━━━━━ TASK INPUT ━━━━━

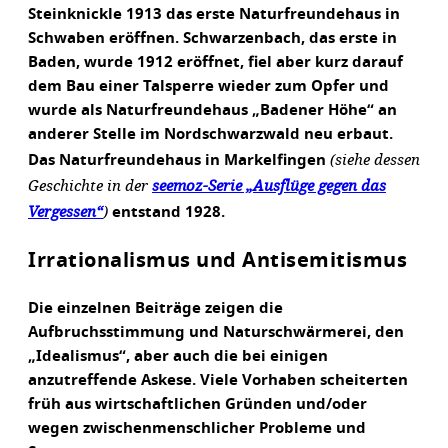
Steinknickle 1913 das erste Naturfreundehaus in
Schwaben eröffnen. Schwarzenbach, das erste in
Baden, wurde 1912 eröffnet, fiel aber kurz darauf
dem Bau einer Talsperre wieder zum Opfer und
wurde als Naturfreundehaus „Badener Höhe“ an
anderer Stelle im Nordschwarzwald neu erbaut.
(siehe dessen
Das Naturfreundehaus in Markelfingen
Geschichte in der
seemoz-Serie „Ausflüge gegen das
Vergessen“
)
entstand 1928.
Irrationalismus und Antisemitismus
Die einzelnen Beiträge zeigen die
Aufbruchsstimmung und Naturschwärmerei, den
„Idealismus“, aber auch die bei einigen
anzutreffende Askese. Viele Vorhaben scheiterten
früh aus wirtschaftlichen Gründen und/oder
wegen zwischenmenschlicher Probleme und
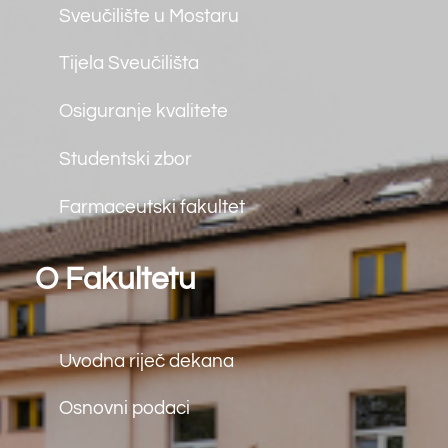
Kolegiji
Studij
Integrirani diplomski i
preddiplomski studiji
Preddiplomski studiji
Diplomski studiji
Doktorski studiji
Kontakt
Matice Hrvatske bb
88000 Mostar
tel: (+387) 36 312 791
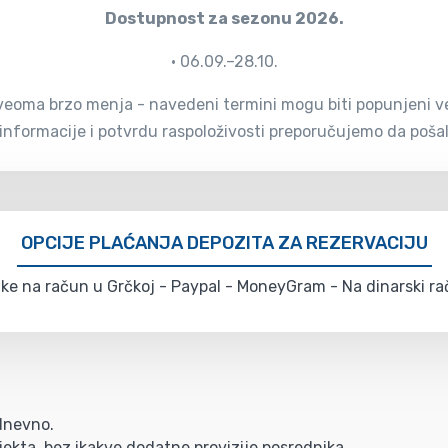
Dostupnost za sezonu 2026.
• 06.09.–28.10.
eoma brzo menja - navedeni termini mogu biti popunjeni već 
 informacije i potvrdu raspoloživosti preporučujemo da pošalj
OPCIJE PLAĆANJA DEPOZITA ZA REZERVACIJU
e na račun u Grčkoj - Paypal - MoneyGram - Na dinarski rač
/dnevno.
ekta, bez ikakve dodatne provizije posrednika.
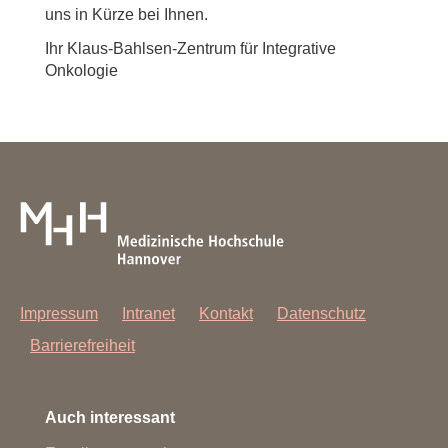
uns in Kürze bei Ihnen.
Ihr Klaus-Bahlsen-Zentrum für Integrative
Onkologie
Impressum
Intranet
Kontakt
Datenschutz
Barrierefreiheit
Auch interessant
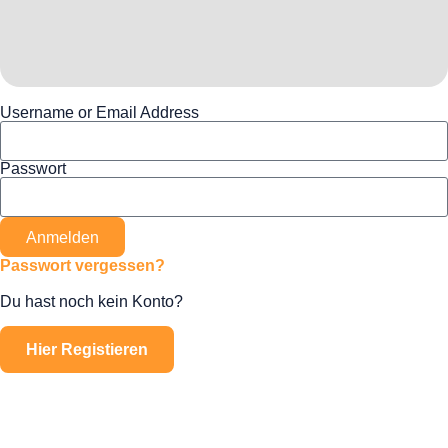
Username or Email Address
Passwort
Anmelden
Passwort vergessen?
Du hast noch kein Konto?
Hier Registieren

━━━━━

WHAT THIS TASK INVOLVES: In the records above, find the line that contains "Doktorski studiji" and repeat exactly that line and all lines after it to the end. Do not include pictures.

RESPONSE TO THE TASK:
Doktorski studiji
Kontakt
Matice Hrvatske bb
88000 Mostar
tel: (+387) 36 312 791
Dostupnost za sezonu 2026.
• 06.09.–28.10.
eoma brzo menja - navedeni termini mogu biti popunjeni već 
 informacije i potvrdu raspoloživosti preporučujemo da pošalj
OPCIJE PLAĆANJA DEPOZITA ZA REZERVACIJU
e na račun u Grčkoj - Paypal - MoneyGram - Na dinarski rač
/dnevno.
ekta, bez ikakve dodatne provizije posrednika.
uns in Kürze bei Ihnen.
Ihr Klaus-Bahlsen-Zentrum für Integrative
Onkologie
Impressum
Intranet
Kontakt
Datenschutz
Barrierefreiheit
Auch interessant
Username or Email Address
Passwort
Anmelden
Passwort vergessen?
Du hast noch kein Konto?
Hier Registieren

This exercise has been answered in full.